• [EXERCISE AIM]
From the first line of the listing to the last, set down everything exactly, but skip the images.

• [DATA SUPPLIED]

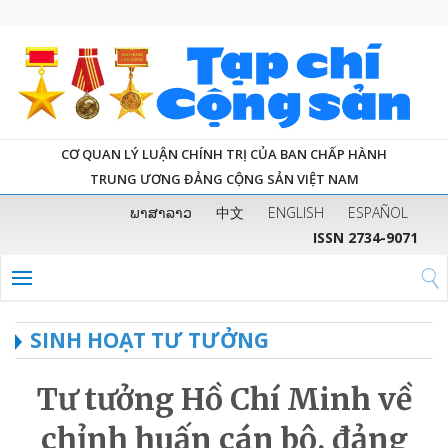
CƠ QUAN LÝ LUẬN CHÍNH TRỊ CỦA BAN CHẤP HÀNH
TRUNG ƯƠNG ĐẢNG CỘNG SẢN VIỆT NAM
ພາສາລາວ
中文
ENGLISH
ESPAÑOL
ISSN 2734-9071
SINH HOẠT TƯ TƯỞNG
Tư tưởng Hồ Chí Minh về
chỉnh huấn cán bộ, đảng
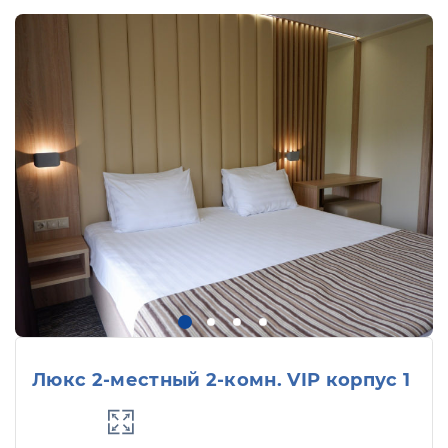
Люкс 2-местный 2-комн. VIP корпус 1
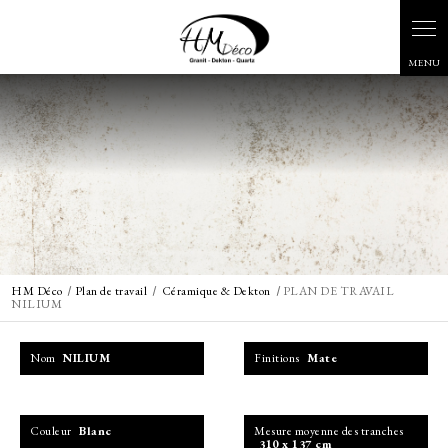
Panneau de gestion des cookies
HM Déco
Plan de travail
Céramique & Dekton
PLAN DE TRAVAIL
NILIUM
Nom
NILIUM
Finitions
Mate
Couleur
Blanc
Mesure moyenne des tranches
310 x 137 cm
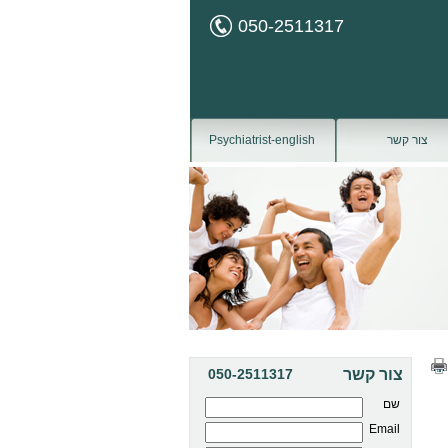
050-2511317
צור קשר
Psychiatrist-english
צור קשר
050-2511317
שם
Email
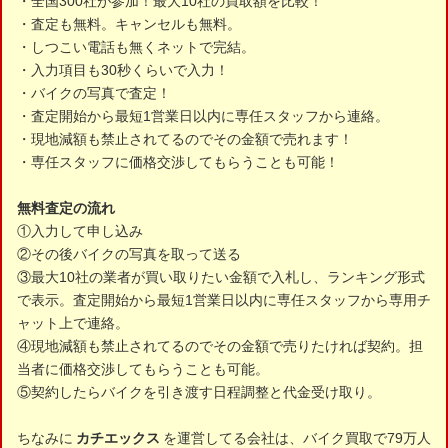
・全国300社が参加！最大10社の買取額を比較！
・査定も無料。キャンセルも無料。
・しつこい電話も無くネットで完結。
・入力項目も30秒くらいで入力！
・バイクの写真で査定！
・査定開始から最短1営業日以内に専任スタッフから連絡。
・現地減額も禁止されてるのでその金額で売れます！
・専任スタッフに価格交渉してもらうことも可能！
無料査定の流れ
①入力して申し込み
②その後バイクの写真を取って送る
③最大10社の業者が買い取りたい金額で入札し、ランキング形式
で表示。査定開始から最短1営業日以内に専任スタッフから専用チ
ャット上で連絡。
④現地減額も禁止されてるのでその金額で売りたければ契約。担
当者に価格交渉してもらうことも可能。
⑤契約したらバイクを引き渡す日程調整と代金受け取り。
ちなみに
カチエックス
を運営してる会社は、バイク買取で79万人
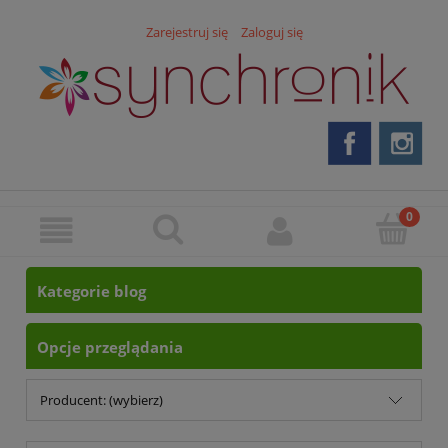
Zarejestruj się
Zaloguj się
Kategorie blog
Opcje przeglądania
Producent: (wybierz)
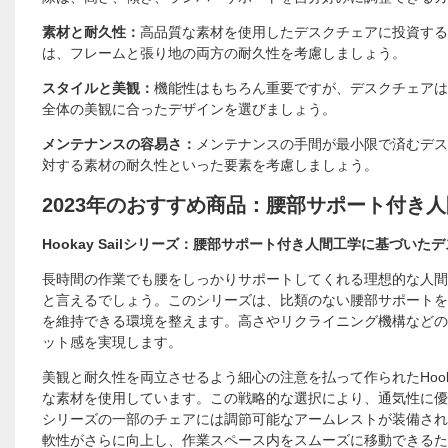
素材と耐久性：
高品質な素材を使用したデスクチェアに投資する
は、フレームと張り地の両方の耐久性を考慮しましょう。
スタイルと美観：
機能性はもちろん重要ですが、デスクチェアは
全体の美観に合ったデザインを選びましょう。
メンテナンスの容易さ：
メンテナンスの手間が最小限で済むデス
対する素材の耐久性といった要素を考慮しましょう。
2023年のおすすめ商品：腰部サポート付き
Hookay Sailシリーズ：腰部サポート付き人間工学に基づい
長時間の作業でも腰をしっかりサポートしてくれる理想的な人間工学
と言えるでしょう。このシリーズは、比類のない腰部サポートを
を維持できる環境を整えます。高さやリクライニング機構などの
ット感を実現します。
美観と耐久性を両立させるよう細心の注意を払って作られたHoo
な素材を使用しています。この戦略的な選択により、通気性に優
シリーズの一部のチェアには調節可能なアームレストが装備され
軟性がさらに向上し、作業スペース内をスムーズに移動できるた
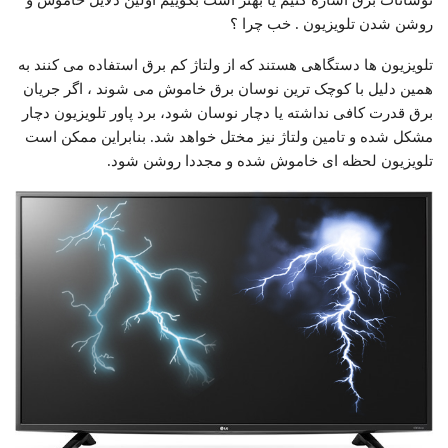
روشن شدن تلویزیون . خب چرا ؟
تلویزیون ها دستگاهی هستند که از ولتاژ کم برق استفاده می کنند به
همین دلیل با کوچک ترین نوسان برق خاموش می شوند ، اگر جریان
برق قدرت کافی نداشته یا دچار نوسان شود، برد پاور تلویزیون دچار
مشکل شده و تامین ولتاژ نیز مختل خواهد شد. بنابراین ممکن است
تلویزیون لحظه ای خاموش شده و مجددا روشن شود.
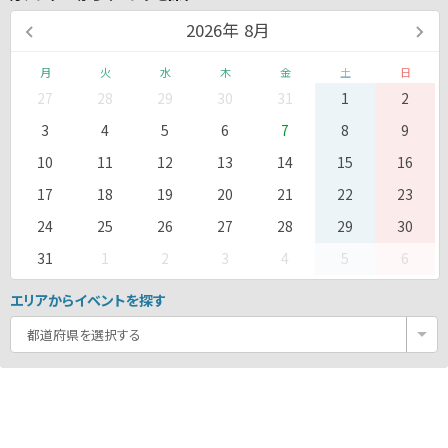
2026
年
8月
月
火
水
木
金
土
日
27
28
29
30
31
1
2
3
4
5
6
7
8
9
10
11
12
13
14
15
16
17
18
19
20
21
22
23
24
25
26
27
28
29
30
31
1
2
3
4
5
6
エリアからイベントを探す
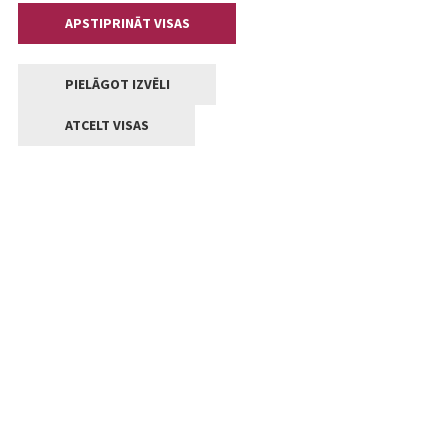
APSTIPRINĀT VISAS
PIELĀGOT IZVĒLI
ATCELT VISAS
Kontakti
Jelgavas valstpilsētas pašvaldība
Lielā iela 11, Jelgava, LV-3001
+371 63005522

• [EXERCISE SOLUTION]
CƠ QUAN LÝ LUẬN CHÍNH TRỊ CỦA BAN CHẤP HÀNH
TRUNG ƯƠNG ĐẢNG CỘNG SẢN VIỆT NAM
ພາສາລາວ
中文
ENGLISH
ESPAÑOL
ISSN 2734-9071
SINH HOẠT TƯ TƯỞNG
Tư tưởng Hồ Chí Minh về
chỉnh huấn cán bộ, đảng
Люкс 2-местный 2-комн. VIP корпус 1
Panneau de gestion des cookies
HM Déco
Plan de travail
Céramique & Dekton
PLAN DE TRAVAIL
NILIUM
Nom
NILIUM
Finitions
Mate
Couleur
Blanc
Mesure moyenne des tranches
310 x 137 cm
050-2511317
צור קשר
Psychiatrist-english
צור קשר
050-2511317
שם
Email
・全国300社が参加！最大10社の買取額を比較！
・査定も無料。キャンセルも無料。
・しつこい電話も無くネットで完結。
・入力項目も30秒くらいで入力！
・バイクの写真で査定！
・査定開始から最短1営業日以内に専任スタッフから連絡。
・現地減額も禁止されてるのでその金額で売れます！
・専任スタッフに価格交渉してもらうことも可能！
無料査定の流れ
①入力して申し込み
②その後バイクの写真を取って送る
③最大10社の業者が買い取りたい金額で入札し、ランキング形式
で表示。査定開始から最短1営業日以内に専任スタッフから専用チ
ャット上で連絡。
④現地減額も禁止されてるのでその金額で売りたければ契約。担
当者に価格交渉してもらうことも可能。
⑤契約したらバイクを引き渡す日程調整と代金受け取り。
ちなみに
カチエックス
を運営してる会社は、バイク買取で79万人
Zarejestruj się
Zaloguj się
Kategorie blog
Opcje przeglądania
Producent: (wybierz)
素材と耐久性：
高品質な素材を使用したデスクチェアに投資する
は、フレームと張り地の両方の耐久性を考慮しましょう。
スタイルと美観：
機能性はもちろん重要ですが、デスクチェアは
全体の美観に合ったデザインを選びましょう。
メンテナンスの容易さ：
メンテナンスの手間が最小限で済むデス
対する素材の耐久性といった要素を考慮しましょう。
2023年のおすすめ商品：腰部サポート付き
Hookay Sailシリーズ：腰部サポート付き人間工学に基づい
長時間の作業でも腰をしっかりサポートしてくれる理想的な人間工学
と言えるでしょう。このシリーズは、比類のない腰部サポートを
を維持できる環境を整えます。高さやリクライニング機構などの
ット感を実現します。
美観と耐久性を両立させるよう細心の注意を払って作られたHoo
な素材を使用しています。この戦略的な選択により、通気性に優
シリーズの一部のチェアには調節可能なアームレストが装備され
軟性がさらに向上し、作業スペース内をスムーズに移動できるた
روشن شدن تلویزیون . خب چرا ؟
تلویزیون ها دستگاهی هستند که از ولتاژ کم برق استفاده می کنند به
همین دلیل با کوچک ترین نوسان برق خاموش می شوند ، اگر جریان
برق قدرت کافی نداشته یا دچار نوسان شود، برد پاور تلویزیون دچار
مشکل شده و تامین ولتاژ نیز مختل خواهد شد. بنابراین ممکن است
تلویزیون لحظه ای خاموش شده و مجددا روشن شود.
2026
年
8月
月
火
水
木
金
土
日
27
28
29
30
31
1
2
3
4
5
6
7
8
9
10
11
12
13
14
15
16
17
18
19
20
21
22
23
24
25
26
27
28
29
30
31
1
2
3
4
5
6
エリアからイベントを探す
APSTIPRINĀT VISAS
PIELĀGOT IZVĒLI
ATCELT VISAS
Kontakti
Jelgavas valstpilsētas pašvaldība
Lielā iela 11, Jelgava, LV-3001
+371 63005522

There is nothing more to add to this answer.